Firefighters found a small blaze and were able to put it out quickly; no one was injured, said Lt. Sue Stangl, a spokeswoman for the Seattle Fire Department.

The fire, which began in a room that once housed printing presses, was started by improperly discarded smoking materials, the fire department said.

Firefighters responded just before 7 a.m. to the building, which is no longer owned by The Seattle Times, at 1120 John St.

About 10 engines were sent to the South Lake Union building because it is large and access was challenging.

To get inside, firefighters climbed ladders to the roof, crawled through broken windows and sawed through doors inside and outside that had been welded shut.

“It took a lot of energy to get through the doors,” Stangl said.

Firefighters were familiar with the building because they’ve accompanied police there to roust squatters and respond to medical emergencies.

“Every day, you see people walking out in the morning,” said Brandon Olson, who works at an adjacent construction site.

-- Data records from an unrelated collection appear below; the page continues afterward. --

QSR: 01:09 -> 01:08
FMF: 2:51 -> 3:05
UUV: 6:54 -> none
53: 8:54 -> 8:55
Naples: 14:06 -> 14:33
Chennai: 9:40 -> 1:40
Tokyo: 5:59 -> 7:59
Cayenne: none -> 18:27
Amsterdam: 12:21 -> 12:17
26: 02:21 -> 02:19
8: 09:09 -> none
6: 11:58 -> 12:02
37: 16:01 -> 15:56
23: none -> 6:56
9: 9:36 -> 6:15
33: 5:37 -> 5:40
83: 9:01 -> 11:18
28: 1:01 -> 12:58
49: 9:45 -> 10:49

Stangl said some people were found inside, away from the fire, and were told to leave. They went out the back of the building.

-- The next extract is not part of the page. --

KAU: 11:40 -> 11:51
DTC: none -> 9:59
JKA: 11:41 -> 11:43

Robert McKnight, 53, said he spent the night sleeping on a loading bay at the building and learned of the fire when he was woken up by police officers Thursday morning. He’d considered staying inside but opted against it, he said, because of “fear of who knows what could happen.”

Police cleared the structure in late September and a construction crew boarded up its windows and doors, but squatters returned almost immediately. Some have decorated their rooms with posters and art salvaged from the building.

Barbie Blake, who unapologetically took up residence, pointed out a stockpile of propane tanks in the basement during a tour of the structure last month.

“That’s going to keep us warm all winter,” he said.

The fire broke out as temperatures dropped and about 10 days after Seattle Mayor Ed Murray declared a “state of emergency” over homelessness in the city.

Stangl said two fire engines and a truck will remain at the building for the day “to keep an eye on things.”

She said “junk” inside could be a fire hazard. The firefighters will also try to “keep people out” and assist in investigating the fire’s cause, Stangl said.